Look through the listing below and report every line that contains "сварки".

--------

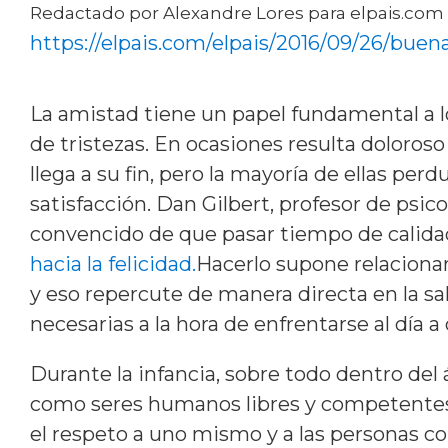
Redactado por Alexandre Lores para elpais.com 
https://elpais.com/elpais/2016/09/26/bue
La amistad tiene un papel fundamental a lo
de tristezas. En ocasiones resulta doloros
llega a su fin, pero la mayoría de ellas pe
satisfacción. Dan Gilbert, profesor de psic
convencido de que pasar tiempo de calidad
hacia la felicidad.
Hacerlo supone relacionar
y eso repercute de manera directa en la s
necesarias a la hora de enfrentarse al día a 
Durante la infancia, sobre todo dentro del 
como seres humanos libres y competentes
el respeto a uno mismo y a las personas c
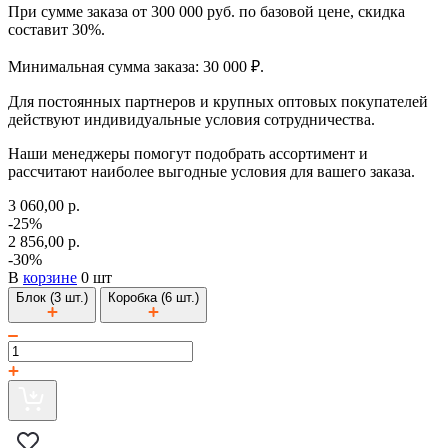
При сумме заказа от 300 000 руб. по базовой цене, скидка
составит 30%.
Минимальная сумма заказа: 30 000 ₽.
Для постоянных партнеров и крупных оптовых покупателей
действуют индивидуальные условия сотрудничества.
Наши менеджеры помогут подобрать ассортимент и
рассчитают наиболее выгодные условия для вашего заказа.
3 060,00 р.
-25%
2 856,00 р.
-30%
В
корзине
0 шт
Блок (3 шт.)
Коробка (6 шт.)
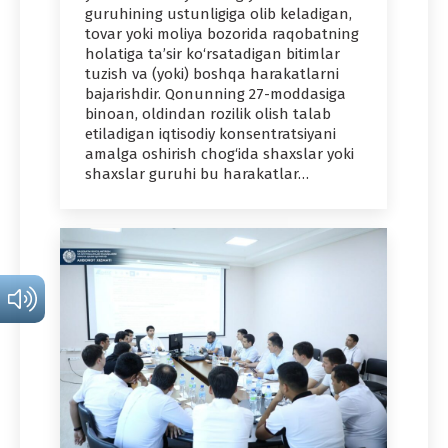
guruhining ustunligiga olib keladigan,
tovar yoki moliya bozorida raqobatning
holatiga ta’sir ko‘rsatadigan bitimlar
tuzish va (yoki) boshqa harakatlarni
bajarishdir. Qonunning 27-moddasiga
binoan, oldindan rozilik olish talab
etiladigan iqtisodiy konsentratsiyani
amalga oshirish chog‘ida shaxslar yoki
shaxslar guruhi bu harakatlar…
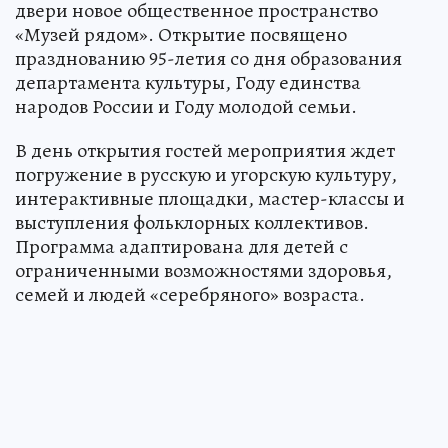
В Ханты-Мансийске 30 июня распахнет свои
двери новое общественное пространство
«Музей рядом». Открытие посвящено
празднованию 95-летия со дня образования
департамента культуры, Году единства
народов России и Году молодой семьи.
В день открытия гостей мероприятия ждет
погружение в русскую и угорскую культуру,
интерактивные площадки, мастер-классы и
выступления фольклорных коллективов.
Программа адаптирована для детей с
ограниченными возможностями здоровья,
семей и людей «серебряного» возраста.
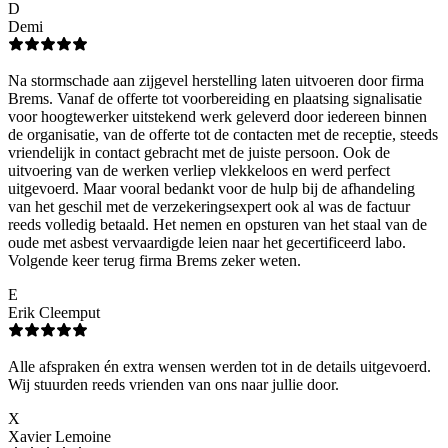
D
Demi
Na stormschade aan zijgevel herstelling laten uitvoeren door firma
Brems. Vanaf de offerte tot voorbereiding en plaatsing signalisatie
voor hoogtewerker uitstekend werk geleverd door iedereen binnen
de organisatie, van de offerte tot de contacten met de receptie, steeds
vriendelijk in contact gebracht met de juiste persoon. Ook de
uitvoering van de werken verliep vlekkeloos en werd perfect
uitgevoerd. Maar vooral bedankt voor de hulp bij de afhandeling
van het geschil met de verzekeringsexpert ook al was de factuur
reeds volledig betaald. Het nemen en opsturen van het staal van de
oude met asbest vervaardigde leien naar het gecertificeerd labo.
Volgende keer terug firma Brems zeker weten.
E
Erik Cleemput
Alle afspraken én extra wensen werden tot in de details uitgevoerd.
Wij stuurden reeds vrienden van ons naar jullie door.
X
Xavier Lemoine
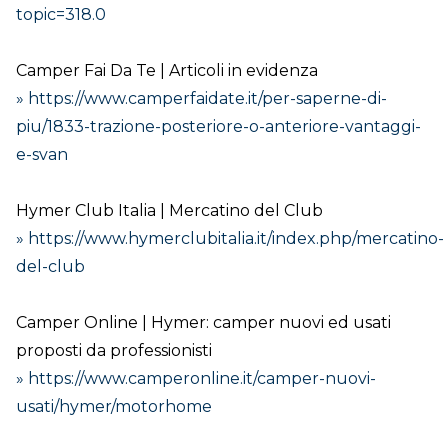
topic=318.0
Camper Fai Da Te | Articoli in evidenza
» https://www.camperfaidate.it/per-saperne-di-
piu/1833-trazione-posteriore-o-anteriore-vantaggi-
e-svan
Hymer Club Italia | Mercatino del Club
» https://www.hymerclubitalia.it/index.php/mercatino-
del-club
Camper Online | Hymer: camper nuovi ed usati
proposti da professionisti
» https://www.camperonline.it/camper-nuovi-
usati/hymer/motorhome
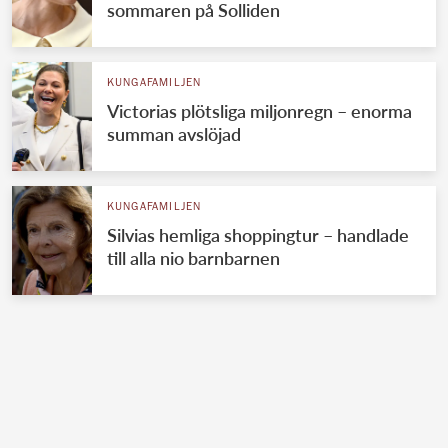
sommaren på Solliden
KUNGAFAMILJEN
Victorias plötsliga miljonregn – enorma
summan avslöjad
KUNGAFAMILJEN
Silvias hemliga shoppingtur – handlade
till alla nio barnbarnen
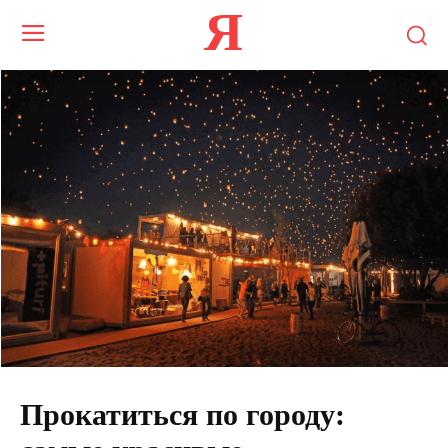
Я
Прокатиться по городу:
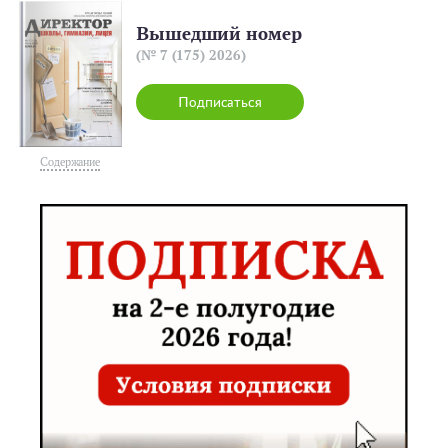
Вышедший номер
(№ 7 (175) 2026)
Подписаться
Содержание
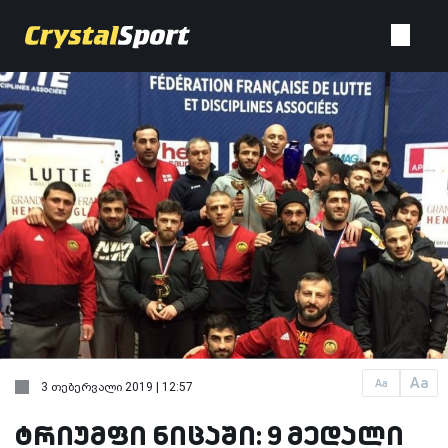
Aa
Aa
3 თებერვალი 2019 | 12:57
ტრიუმფი ნიცაში: 9 მედალი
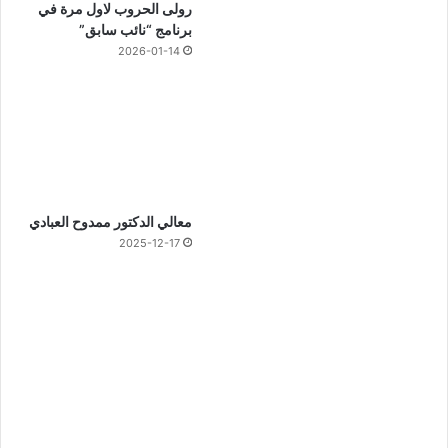
رولى الحروب لاول مرة في
برنامج “نائب سابق”
2026-01-14
معالي الدكتور ممدوح العبادي
2025-12-17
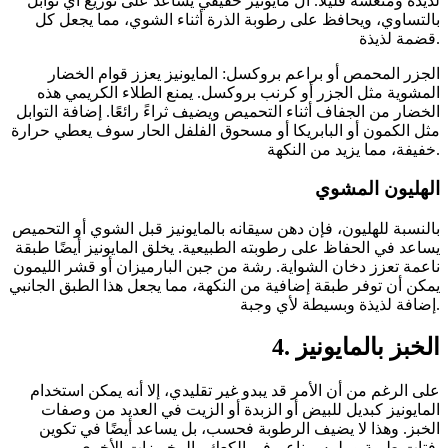
لذيذة ومنعشة قليلاً. ال مايونيز حقيقي يساعد على توزيع أي توابل
بالتساوي، ويحافظ على رطوبة الذرة أثناء الشوي، مما يجعل كل
قضمة لذيذة.
الجزر المحمص أو براعم بروكسل: المايونيز يعزز قوام الخضار
المشوية مثل الجزر أو كرنب بروكسل. يمنع الطلاء الكريمي هذه
الخضار من الجفاف أثناء التحميص ويضيف ثراءً رائعًا. إضافة التوابل
مثل الكمون أو البابريكا أو مسحوق الفلفل الحار سوف يعطي حرارة
خفيفة، مما يزيد من النكهة.
الهليون المشوي
بالنسبة للهليون، فإن دهن سيقانه بالمايونيز قبل الشوي أو التحميص
يساعد في الحفاظ على رطوبته الطبيعية. يخلق المايونيز أيضًا طبقة
ناعمة تعزز دخان الشواية. رشة من جبن البارميزان أو قشر الليمون
يمكن أن توفر طبقة إضافية من النكهة، مما يجعل هذا الطبق الجانبي
إضافة لذيذة وبسيطة لأي وجبة.
4. الخبز بالمايونيز
على الرغم من أن الأمر قد يبدو غير تقليدي، إلا أنه يمكن استخدام
المايونيز كبديل للبيض أو الزبدة أو الزيت في العديد من وصفات
الخبز. وهذا لا يضيف الرطوبة فحسب، بل يساعد أيضًا في تكوين
فتات طرية وملمس ناعم في الكعك والمخبوزات الأخرى.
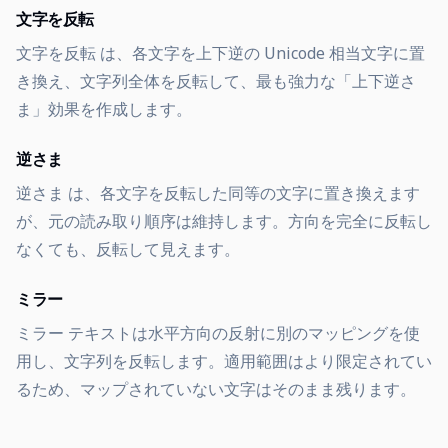
文字を反転
文字を反転 は、各文字を上下逆の Unicode 相当文字に置
き換え、文字列全体を反転して、最も強力な「上下逆さ
ま」効果を作成します。
逆さま
逆さま は、各文字を反転した同等の文字に置き換えます
が、元の読み取り順序は維持します。方向を完全に反転し
なくても、反転して見えます。
ミラー
ミラー テキストは水平方向の反射に別のマッピングを使
用し、文字列を反転します。適用範囲はより限定されてい
るため、マップされていない文字はそのまま残ります。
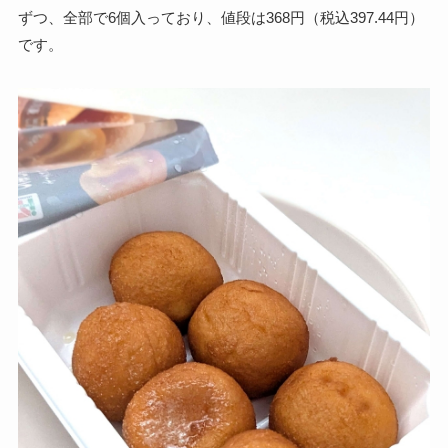
ずつ、全部で6個入っており、値段は368円（税込397.44円）
です。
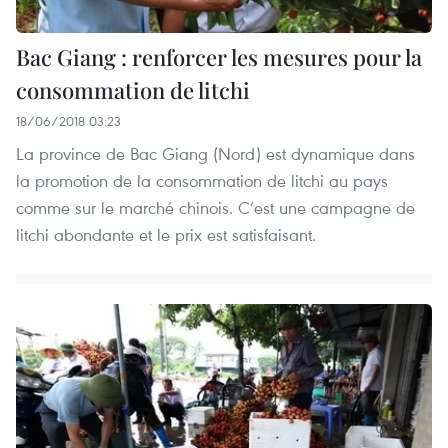
Bac Giang : renforcer les mesures pour la
consommation de litchi
18/06/2018 03:23
La province de Bac Giang (Nord) est dynamique dans
la promotion de la consommation de litchi au pays
comme sur le marché chinois. C’est une campagne de
litchi abondante et le prix est satisfaisant.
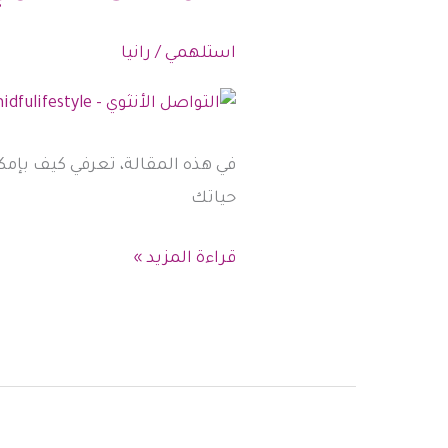
استلهمي
/
رانيا
في هذه المقالة، تعرفي كيف بإمكا
حياتك
التواصل
قراءة المزيد »
الأنثوي
..
سلاح
آسر
في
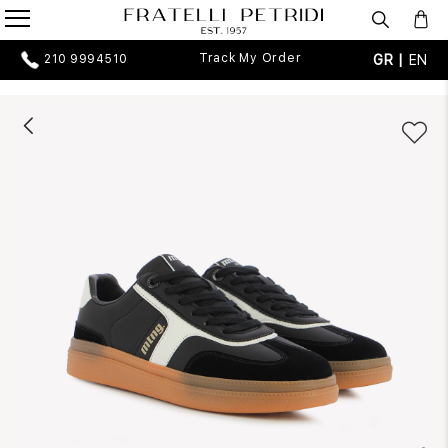
Track My Order
GR |
EN
210 9994510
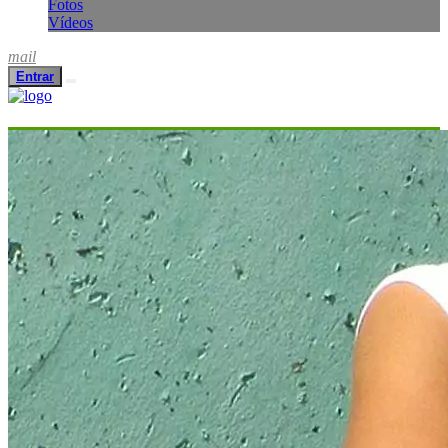
Fotos
Vídeos
mail
Entrar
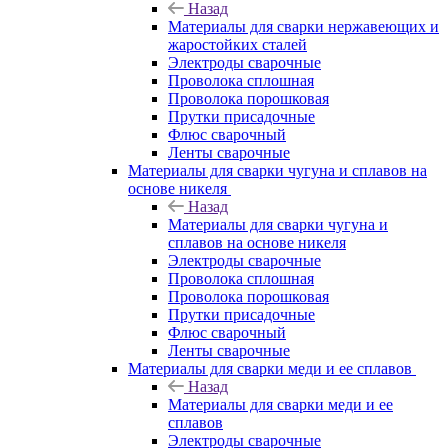
Назад
Материалы для сварки нержавеющих и
жаростойких сталей
Электроды сварочные
Проволока сплошная
Проволока порошковая
Прутки присадочные
Флюс сварочный
Ленты сварочные
Материалы для сварки чугуна и сплавов на
основе никеля
Назад
Материалы для сварки чугуна и
сплавов на основе никеля
Электроды сварочные
Проволока сплошная
Проволока порошковая
Прутки присадочные
Флюс сварочный
Ленты сварочные
Материалы для сварки меди и ее сплавов
Назад
Материалы для сварки меди и ее
сплавов
Электроды сварочные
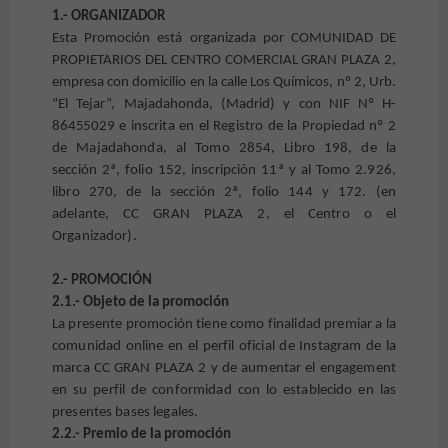
1.- ORGANIZADOR
Esta Promoción está organizada por
COMUNIDAD DE
PROPIETARIOS DEL CENTRO COMERCIAL GRAN PLAZA 2,
empresa con domicilio en la calle Los Químicos, nº 2, Urb.
“El Tejar”, Majadahonda,
(Madrid) y con NIF Nº
H-
86455029
e inscrita en el Registro de la Propiedad nº 2
de Majadahonda, al Tomo 2854, Libro 198, de la
sección 2ª, folio 152, inscripción 11ª y al Tomo 2.926,
libro 270, de la sección 2ª, folio 144 y 172. (en
adelante, CC GRAN PLAZA 2, el Centro o el
Organizador).
2.- PROMOCIÓN
2.1.- Objeto de la promoción
La presente promoción tiene como finalidad premiar a la
comunidad online en el perfil oficial de Instagram de la
marca CC GRAN PLAZA 2 y de aumentar el engagement
en su perfil de conformidad con lo establecido en las
presentes bases legales.
2.2.- Premio de la promoción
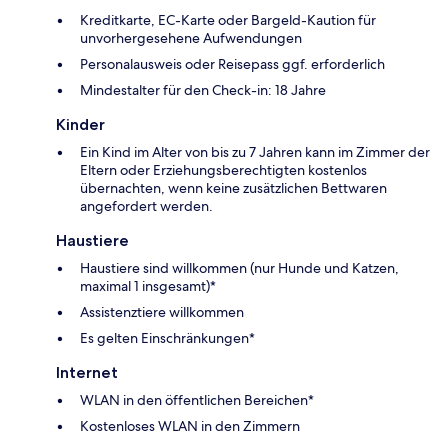
Kreditkarte, EC-Karte oder Bargeld-Kaution für
unvorhergesehene Aufwendungen
Personalausweis oder Reisepass ggf. erforderlich
Mindestalter für den Check-in: 18 Jahre
Kinder
Ein Kind im Alter von bis zu 7 Jahren kann im Zimmer der
Eltern oder Erziehungsberechtigten kostenlos
übernachten, wenn keine zusätzlichen Bettwaren
angefordert werden.
Haustiere
Haustiere sind willkommen (nur Hunde und Katzen,
maximal 1 insgesamt)*
Assistenztiere willkommen
Es gelten Einschränkungen*
Internet
WLAN in den öffentlichen Bereichen*
Kostenloses WLAN in den Zimmern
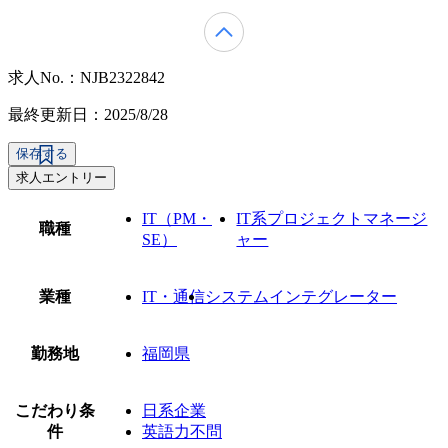
求人No.：NJB2322842
最終更新日：2025/8/28
保存する
求人エントリー
IT（PM・
IT系プロジェクトマネージ
職種
SE）
ャー
業種
IT・通信
システムインテグレーター
勤務地
福岡県
こだわり条
日系企業
件
英語力不問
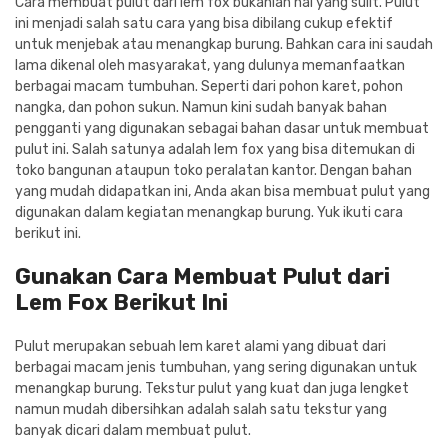
Cara membuat pulut dari lem fox bukanlah hal yang sulit. Pulut
Cat dan Kimia
ini menjadi salah satu cara yang bisa dibilang cukup efektif
untuk menjebak atau menangkap burung. Bahkan cara ini saudah
Saniter
lama dikenal oleh masyarakat, yang dulunya memanfaatkan
berbagai macam tumbuhan. Seperti dari pohon karet, pohon
nangka, dan pohon sukun. Namun kini sudah banyak bahan
pengganti yang digunakan sebagai bahan dasar untuk membuat
pulut ini. Salah satunya adalah lem fox yang bisa ditemukan di
toko bangunan ataupun toko peralatan kantor. Dengan bahan
yang mudah didapatkan ini, Anda akan bisa membuat pulut yang
digunakan dalam kegiatan menangkap burung. Yuk ikuti cara
berikut ini.
Gunakan Cara Membuat Pulut dari
Lem Fox Berikut Ini
Pulut merupakan sebuah lem karet alami yang dibuat dari
berbagai macam jenis tumbuhan, yang sering digunakan untuk
menangkap burung. Tekstur pulut yang kuat dan juga lengket
namun mudah dibersihkan adalah salah satu tekstur yang
banyak dicari dalam membuat pulut.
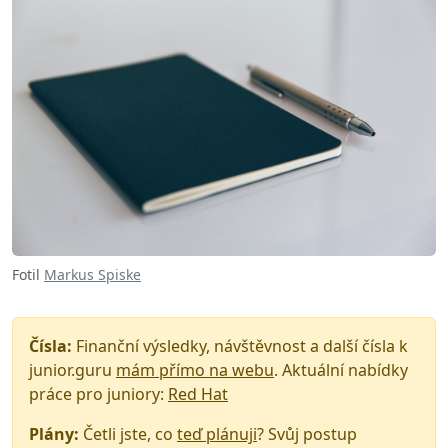
Fotil
Markus Spiske
Čísla:
Finanční výsledky, návštěvnost a další čísla k
junior.guru
mám přímo na webu
. Aktuální nabídky
práce pro juniory:
Red Hat
Plány:
Četli jste, co
teď plánuji
? Svůj postup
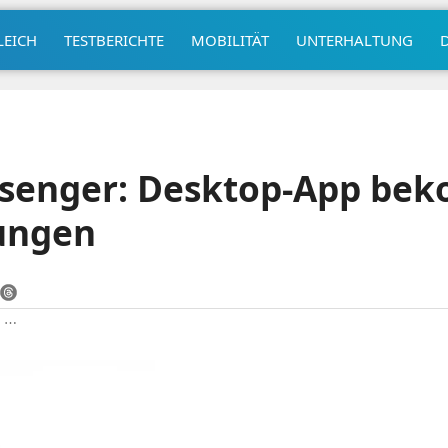
LEICH
TESTBERICHTE
MOBILITÄT
UNTERHALTUNG
ssenger: Desktop-App be
ungen
|
⋯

--------

● RESPONSE:
Материалы для сварки нержавеющих и
Материалы для сварки чугуна и сплавов на
Материалы для сварки чугуна и
Материалы для сварки меди и ее сплавов
Материалы для сварки меди и ее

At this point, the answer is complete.